Das Aus für den ACS kam im September 2021. Wegen Geldmangels ist er nicht mehr zu Spielen angetreten und daraufhin aus dem Spielbetrieb ausgeschlossen worden. Zahlungsunfähig war der Verein bereits 2018, nachdem der Rechnungshof schon Jahre zuvor der Stadt und dem Kreis untersagte, ihn aus Steuermitteln zu finanzieren.

ASU Poli wird für Sponsoren geöffnet 

ASU Poli klopfte am Ende der Spielzeit 2020/21 an die Tür zur 1. Liga an, war aber in der Relegation chancenlos. In der laufenden Spielzeit 2021/22 steht es um die Mannschaft nicht gut. Sie liegt im unteren Viertel der Tabelle. Es ist nicht ausgeschlossen, dass sie auf einem Abstiegsplatz in die Winterpause geht. 

Finanziert wurde ASU Poli von Anfang an ausschließlich durch die Fans. Das führte dazu, dass der Verein mit einem sehr niedrigen Budget auskommen musste. Im Frühjahr 2021 enthüllte der Trainer Dan Alexa, dass für Spieler und Betreuer, insgesamt 30 Personen, 21000 Euro pro Monat zur Verfügung stünden. Demgegenüber jongliere die Konkurrenz mit Millionenbeträgen.

Im Juni dieses Jahres hat die Polytechnische Universität Temeswar als Trägerin des Vereins bekanntgegeben, dass sie „ASU Poli“ für Sponsoren aus der Geschäftswelt öffnet und dass sie den Verein nach deutschem Vorbild in eine Aktengesellschaft umwandeln möchte. Aus ASU soll dadurch SSU Poli werden. Das ist die rumänische Abkürzung für „Universitäts-Sport-Gesellschaft“. Mit der Weinkellerei Rekasch, rumänisch „Cramele Recaş“, sei bereits der erste große Sponsor in das Projekt eingestiegen. „Unser Ziel ist es, dass unsere Mannschaft zur Mannschaft der ganzen Region wird“, sagte ASU-Präsident Viorel Şerban. Eckpfeiler des neuen Projekts sollen ihm zufolge „Korrektheit und Ernsthaftigkeit“ sein. Ziel sei der Aufstieg in die 1. Liga. „Und in den nächsten fünf bis sieben Jahren die Teilnahme an den europäischen Wettbewerben“, fügte Gheorghe Iova, der Vertreter des Sponsors, hinzu. 
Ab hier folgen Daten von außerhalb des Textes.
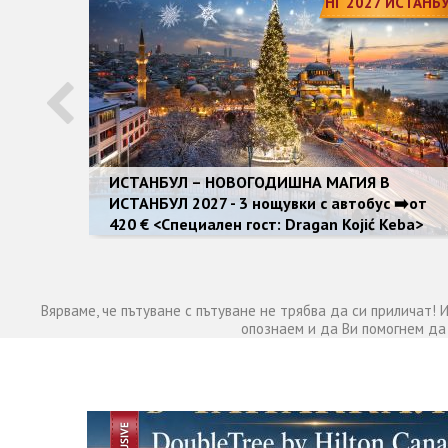
НГ 2027 ИСТАНБ
ИСТАНБУЛ – НОВОГОДИШНА МАГИЯ В
ИСТАНБУЛ 2027 - 3 нощувки с автобус ➡️от
420 € <Специален гост: Dragan Kojić Keba>
Вярваме, че пътуване с пътуване не трябва да си приличат!
опознаем и да Ви помогнем да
Das klingt schön und gut. Warten wir ab, ob es wiederum nur bei leeren Versprechen bleibt. Oder ob „Poli“ Temeswar es irgendwann tatsächlich schafft, wovon ihre Fans seit hundert Jahren träumen: den Meistertitel holen. Aber wenn, dann bitte ohne Tricksereien, Mauscheleien und Betrügereien.